## Work to complete
Beginning with the line where "Hold deg tilkoblet under hele" occurs, transcribe every line exactly through the last line of the listing below, and no others.

- - - -

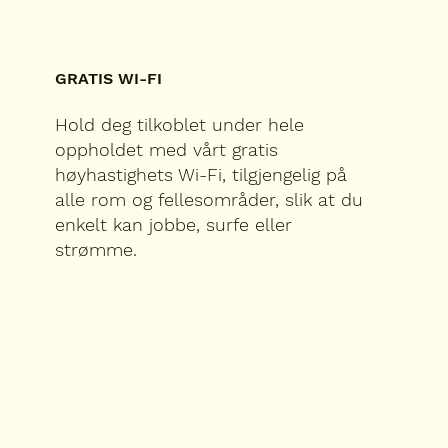
GRATIS WI-FI
Hold deg tilkoblet under hele
oppholdet med vårt gratis
høyhastighets Wi-Fi, tilgjengelig på
alle rom og fellesområder, slik at du
enkelt kan jobbe, surfe eller
strømme.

- - - -

## Response to this exercise
Hold deg tilkoblet under hele
oppholdet med vårt gratis
høyhastighets Wi-Fi, tilgjengelig på
alle rom og fellesområder, slik at du
enkelt kan jobbe, surfe eller
strømme.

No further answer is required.